Bu mücadelelerden ilki; 1911-1912 tarihlerinde olmuş ve aralarında Mustafa Kemal’inde bulunduğu Osmanlı subayları İtalyan işgaline karşı Libya halkını örgütleyerek çok önemli bir direniş örneği göstermişlerdir.
İkincisi ise, Ömer Muhtar liderliğinde Faşist İtalyanların Libya'yı sömürgeleştirme politikasına karşı 1923'te başlatığı direniş hareketidir. Tamamen mahalli güçlere dayanarak başlatılan direniş hareketi 1931 yılına kadar devam etmiştir.
Nitekim Kaddafi; yaptığı ilk konuşmada bu saldırının yeni bir haçlı seferi olduğunu belirtmiş ve Libya halkını haçlı direnişine karşı mücadele için silahlanmaya çağırmıştır.
Kanaatimce Kaddafi’nin havadan ve denizden yapılacak bombardımanlara karşı koyması güçtür. Çünkü gücü çok sınırlıdır ve sınırsız askeri güce sahip koalisyon güçleri karşısında yapabileceği fazla bir şey yoktur.

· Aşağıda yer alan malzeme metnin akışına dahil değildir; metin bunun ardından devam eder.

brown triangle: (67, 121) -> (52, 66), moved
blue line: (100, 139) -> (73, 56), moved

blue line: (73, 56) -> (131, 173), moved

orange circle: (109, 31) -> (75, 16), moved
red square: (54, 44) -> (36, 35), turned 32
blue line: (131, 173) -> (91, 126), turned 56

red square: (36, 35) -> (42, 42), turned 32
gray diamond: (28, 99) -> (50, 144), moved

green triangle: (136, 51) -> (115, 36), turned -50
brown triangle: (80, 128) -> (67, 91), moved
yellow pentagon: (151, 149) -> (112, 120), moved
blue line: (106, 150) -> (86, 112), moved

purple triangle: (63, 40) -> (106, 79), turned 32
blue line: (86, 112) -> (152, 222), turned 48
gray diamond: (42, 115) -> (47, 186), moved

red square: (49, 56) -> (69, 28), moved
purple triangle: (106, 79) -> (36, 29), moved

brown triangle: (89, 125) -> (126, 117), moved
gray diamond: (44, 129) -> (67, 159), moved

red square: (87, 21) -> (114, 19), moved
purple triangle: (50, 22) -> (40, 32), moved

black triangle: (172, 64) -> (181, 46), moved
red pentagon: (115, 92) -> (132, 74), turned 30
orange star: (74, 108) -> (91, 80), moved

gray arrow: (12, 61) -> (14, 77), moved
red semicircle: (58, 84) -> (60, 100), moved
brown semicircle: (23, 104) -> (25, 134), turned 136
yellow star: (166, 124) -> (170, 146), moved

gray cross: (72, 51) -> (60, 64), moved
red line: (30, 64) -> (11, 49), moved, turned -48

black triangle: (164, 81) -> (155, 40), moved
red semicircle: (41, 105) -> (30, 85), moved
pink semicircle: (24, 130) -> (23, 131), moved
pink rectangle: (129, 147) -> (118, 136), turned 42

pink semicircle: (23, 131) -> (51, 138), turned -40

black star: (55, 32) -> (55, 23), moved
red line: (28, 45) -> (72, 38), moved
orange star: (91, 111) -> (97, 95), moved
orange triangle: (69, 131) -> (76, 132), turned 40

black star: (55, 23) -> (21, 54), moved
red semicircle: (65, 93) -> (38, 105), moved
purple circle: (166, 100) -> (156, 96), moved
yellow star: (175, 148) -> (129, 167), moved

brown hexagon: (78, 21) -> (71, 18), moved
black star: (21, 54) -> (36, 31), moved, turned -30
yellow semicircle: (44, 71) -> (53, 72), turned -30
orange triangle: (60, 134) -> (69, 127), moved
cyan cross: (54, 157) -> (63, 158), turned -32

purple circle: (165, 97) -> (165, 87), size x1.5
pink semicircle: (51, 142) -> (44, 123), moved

Kaddafi tipinde bir liderin içine düştüğü durumu kabullenmesi zordur. Sonuna kadar direneceği açıkça görülmektedir. Fakat direndiği müddetçe Libyada taş taş üstünde bırakılmayacağını da görecektir. Sonunda kırk yıldır oluşturmaya çalıştığı modern Libyanın geleceği için iktidarı terk etmek zorunda kalacaktır. Aslında Kaddafi tipinde liderlerin ülkesini terk etmesi de beklenmemelidir. Yenilgiyi kabul ettiği anda hayatına kendisinin son vereceği değerlendirilmektedir.
Son söz olarak; benzeri şartlarla Irak ve Afganistan’ın işgâl edilmesi ile milyonlarca masum insanın katledilmesini gördük. Şimdi ayni insanlık suçunun Libya’da yaşandığına şahit oluyoruz...
Libya halkı kendi sorunlarını kendi çözecek güce sahiptir. Libya halkı Türk milletinin dostu ve kardeşidir. Türkiye, Libya'da gerçekleştirilen insanlık suçuna asla ortak olmamalıdır.